Author and Contributing Writer, Rolling Stone
When environmental writer Jeff Goodell started to cover climate change two decades ago, he might as well have told people he was reporting on the sex life of porcupines, he says.
“Even 10 years ago they’d respond like, ‘that’s funny, that’s cute, you must be having a good time with that,’” he says. “Now climate is the center of every conversation. It’s business, politics, conservation, science, public health, disease. Everything is being shaped by this question of energy, climate, how we are sustaining ourselves. It is the story of our time.”
That conversation has taken best-selling author Goodell around the world, from covering the last of the 19th century coal barons in West Virginia to hiking a glacier with President Barack Obama in Alaska; from interviewing the top minds in science and philosophy to spending time in remote corners of the Earth with people who have dedicated their lives to safeguarding our planet. His adventures in environmental reporting have led to the publication of six books, with his seventh coming out in just a few months. His work is regularly published in Rolling Stone and The New York Times Magazine.
Goodell hadn’t set out to be an environmental reporter. His bio on his website features an eclectic list of jobs: “blackjack dealer, glazier, janitor, bartender, professional motorcycle racer, editor at a Russian literary journal, and a technical writer at Apple Computer.” In 1989, he started to cover crime and politics as a reporter in New York. But when President George Bush and Vice President Dick Cheney started to campaign on the comeback of fossil fuels, he got a call from an editor at The New York Times Magazine asking if he wanted to chase the story in West Virginia.
“I paused and thought, ‘Coal? What are you talking about, coal?’ I’d never seen coal,” Goodell says. “I knew nothing about coal. I thought it was some Charles Dickens idea and didn’t know that at that time half of our electricity came from coal. Of course, being the intrepid reporter that I am, I said ‘yes, that’s a brilliant idea’ anyhow.”
He spent about three weeks in West Virginia reporting on a story that ended up on the cover of the magazine.
“There is this notion that mining and drilling brings prosperity to a place, but in my reporting I have seen that it doesn’t work out that way,” Goodell says. “If fossil fuels were to bring prosperity to any place, it’d be West Virginia. With the amount of fossil fuel that has been pulled out of the ground there, the people of West Virginia should be dancing on gold-paved streets. And yet it is one of the states in the nation with the lowest social health indicators. The state has very little to show for 150 years of resource extraction.”

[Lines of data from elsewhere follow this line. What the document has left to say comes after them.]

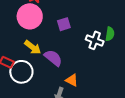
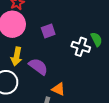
green semicircle: (110, 34) -> (96, 39), turned -32
yellow arrow: (33, 47) -> (17, 56), turned 66

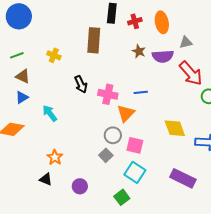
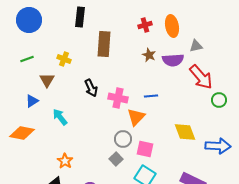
black rectangle: (112, 13) -> (80, 17), moved
brown triangle: (23, 76) -> (47, 80), moved, turned 35

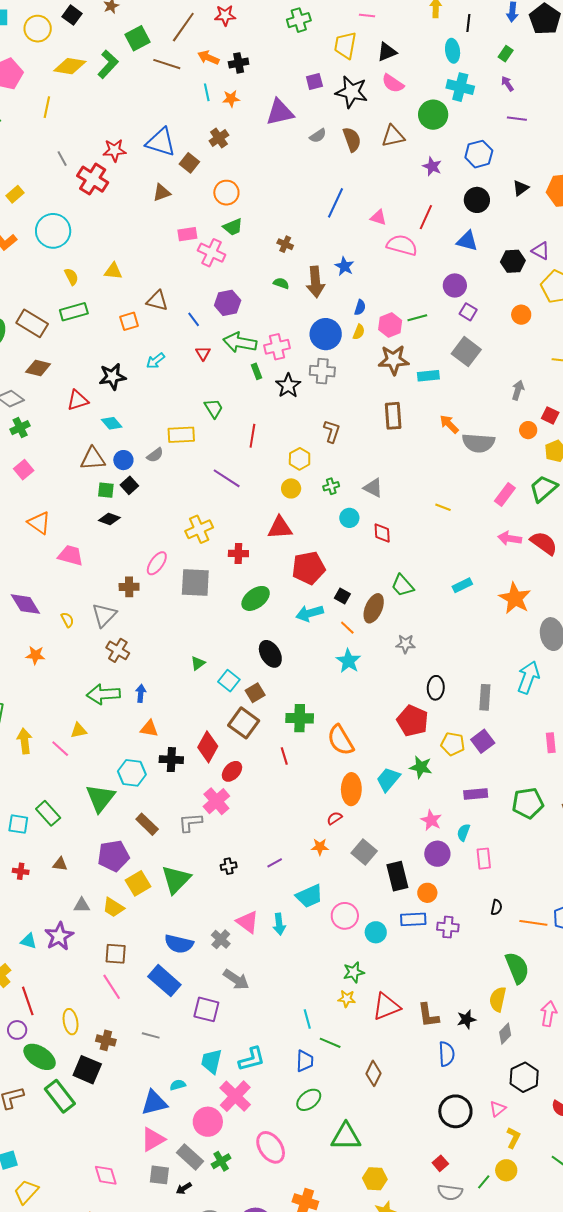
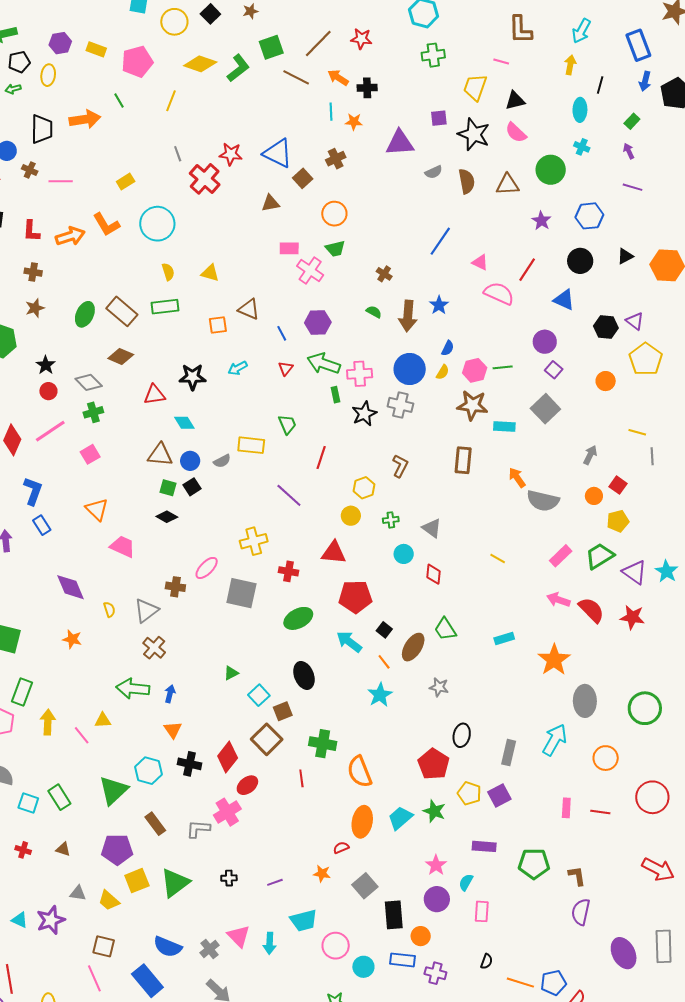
cyan cross: (460, 87) -> (582, 147), size x0.6
cyan arrow: (310, 613) -> (349, 642), turned 44
orange triangle: (149, 729) -> (173, 730), turned 36

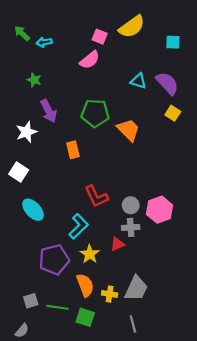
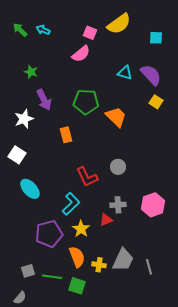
cyan arrow: (44, 42) -> (43, 30), moved, turned 32
gray circle: (131, 205) -> (118, 167), moved
pink hexagon: (160, 210) -> (153, 205), moved
gray line: (133, 324) -> (149, 267), moved

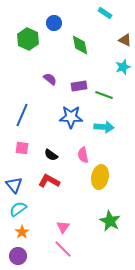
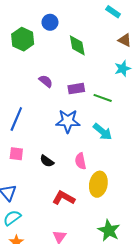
cyan rectangle: (105, 13) -> (113, 12), moved
cyan arrow: (104, 127) -> (103, 132), turned 36
red L-shape: (49, 181) -> (64, 198), moved

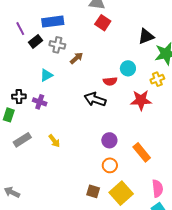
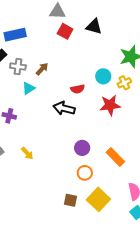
black triangle: (146, 36) -> (94, 27), moved, turned 42
gray cross: (57, 45) -> (18, 67), moved
cyan circle: (128, 68) -> (103, 76), moved
cyan triangle: (46, 75) -> (29, 88), moved

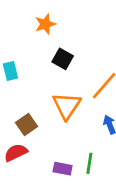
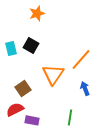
black square: (63, 59) -> (31, 45), moved
purple rectangle: (63, 169) -> (32, 120), moved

After that first coal story, he says, he was hooked on environmental reporting and never looked back. Goodell’s most recent—and related—feature story for Rolling Stone took him to the cradle of humanity, one of the most important and fragile wild lands on our planet, the Okavango River Basin. There, Goodell journeyed to both Namibia and Botswana to investigate the financial and day-to-day operations of ReconAfrica, a Canadian company that has started exploratory drilling for oil in Namibia’s Kavango region and that has, along the way, broken Namibian laws, seemingly failed to put environmental safeguards in place, and continues to threaten the livelihoods and health of the local communities that live there.

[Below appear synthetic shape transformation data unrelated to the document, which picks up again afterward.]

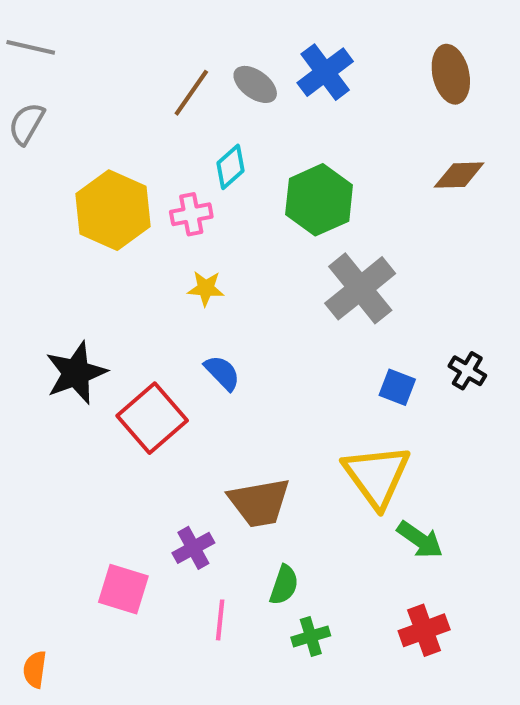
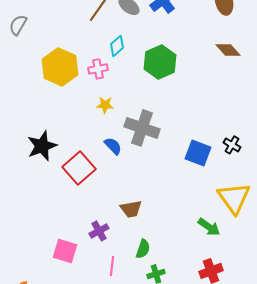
brown diamond: (459, 175) -> (228, 50), turned 50
gray cross: (360, 288) -> (142, 128), moved, turned -32
blue square: (397, 387) -> (198, 153), size x1.5
yellow triangle: (377, 476) -> (234, 198), moved
brown trapezoid: (259, 503) -> (131, 209), size x0.7

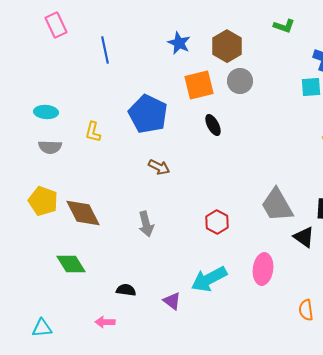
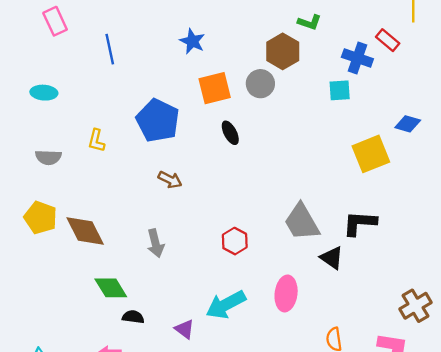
brown hexagon: (227, 46) -> (283, 51), moved
cyan ellipse: (46, 112) -> (44, 93), moved
green diamond: (71, 264) -> (111, 288), moved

The story appealed to him, Goodell says, because what is happening there is at the nexus of so many global environmental and social issues, including energy, standards of living, job creation, the stabilization of political regimes, climate reparations and loss and damage, and the critical importance of biodiversity to ecosystem and planetary health.
Between dodging angry hippos with their jaws agape, reveling in the exquisite beauty of a reed frog, and coming face-to-face with ReconAfrica’s employees, Goodell says the trip exceeded his wildest understanding.
“The Okavango Delta had this sense of life in all of its profundity and complexity,” Goodell says. “This is our ancestral home. This is where humans came from and where we got our sense of the wild. I felt that connection, that sense of home.
As a journalist, I’m not motivated by outrage because I’ve seen so much and that’s just too simple of an emotion. But to think that ReconAfrica wants to drill here, that was one of the moments I felt real outrage. You’ve got to be f*@$*% kidding.”
In July of this year, Goodell’s next book The Heat Will Kill You First: Life and Death on a Scorched Planet will be published by Little, Brown. He describes it as a story about all of life and how life is moving outside of the envelope of temperature that allows it to exist: not too hot, not too cold. The book explores the profound consequences of what this increase in heat does to our bodies and to every living thing, from mosquitoes and elephants to food crops and coral reefs.
And for young reporters who are interested in following Goodell’s path as environmental writers, Goodells says to just go for it.
“We are still at the beginning of the beginning of telling the climate and biodiversity story,” Goodell says. “There’s so much opportunity to explore how we are living on this planet, how we are going to sustain ourselves, and how we shape our world and it shapes us.”